Thanks for the response. The reply addresses my concerns regarding whether the proposed method benefits only pre-defined objects. Therefore, I decide to maintain my previous rating.

Additionally, considering that this work focuses on an open-vocabulary object setting, I understand the authors' choice to use a consistent task setting for fair comparison with previous work. However, I suggest including evaluations on uncommon object categories in the final version to further strengthen the paper.

评论

We appreciate the reviewer for the positive feedback. We will add experiments on uncommon categories for a more comprehensive evaluation.

We will also continue to improve our work and release the code. If the reviewer has any follow-up questions, we are happy to discuss!

作者回复

We would like to thank the reviewers for their valuable and constructive comments.
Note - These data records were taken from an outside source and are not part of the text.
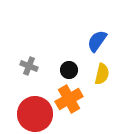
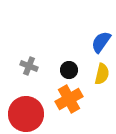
blue semicircle: moved 4 px right, 1 px down
red circle: moved 9 px left
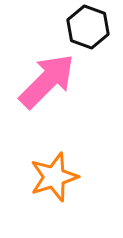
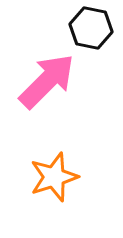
black hexagon: moved 3 px right, 1 px down; rotated 9 degrees counterclockwise
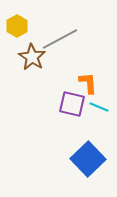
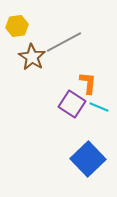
yellow hexagon: rotated 20 degrees clockwise
gray line: moved 4 px right, 3 px down
orange L-shape: rotated 10 degrees clockwise
purple square: rotated 20 degrees clockwise
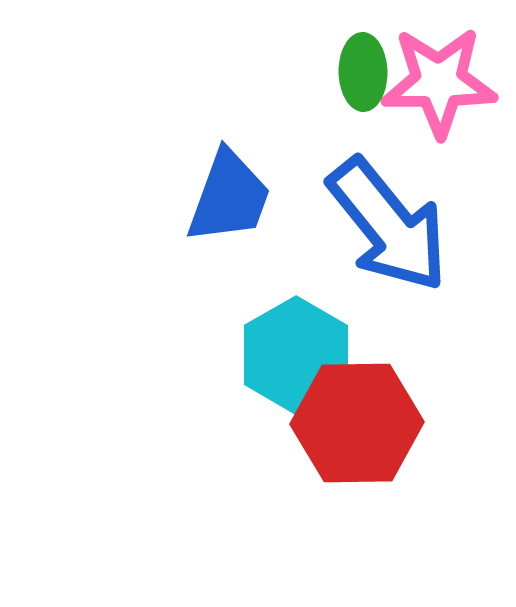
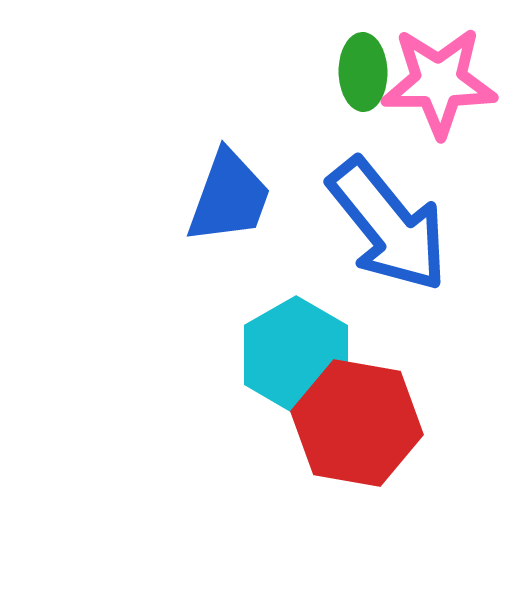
red hexagon: rotated 11 degrees clockwise
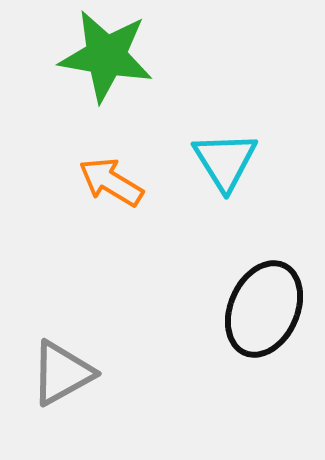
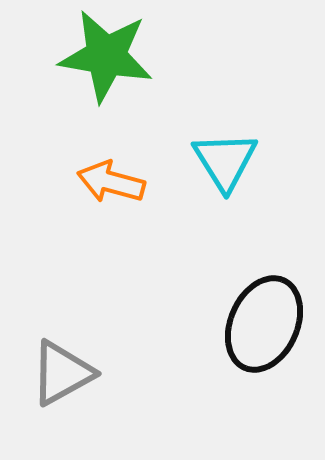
orange arrow: rotated 16 degrees counterclockwise
black ellipse: moved 15 px down
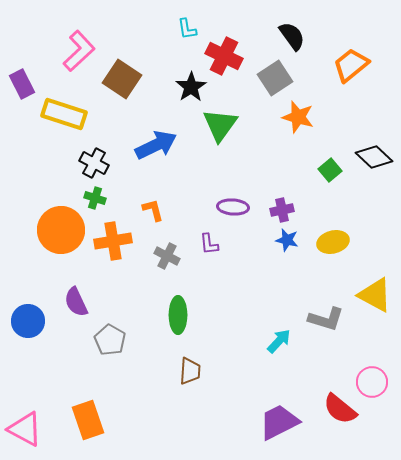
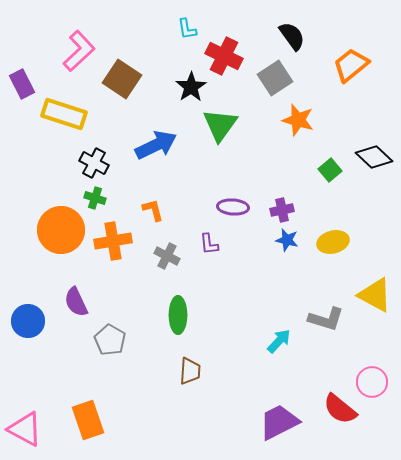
orange star: moved 3 px down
We provide detailed answers to these questions and will revise the paper accordingly.

最终决定

This paper presents a zero-shot object navigation framework with a 3D scene graph to represent the observed scene. Initially it received rating of 6654. Most of the concerns were resolved during rebuttal and the Reviewer aSmS raised the score from rating of 5 to 6. However, the Reviewer JsEs found the performace and novelty are not strong enough, and the rating was dropped from 4 to 3 after rebuttal. The author provided detail response and additional experiments. The AC carefully looked into this case and had discussion with the SAC. Both the SAC and AC agree that the requested experiment results are qualified to support the argument of this paper, and the concerns from Reviewer JsEs are not significant enough to reject the paper. The AC thus recommends acceptance for this paper. The authors are urged to include the new experiments (e.g., ones with stronger LLMs) in the camera-ready version of the paper.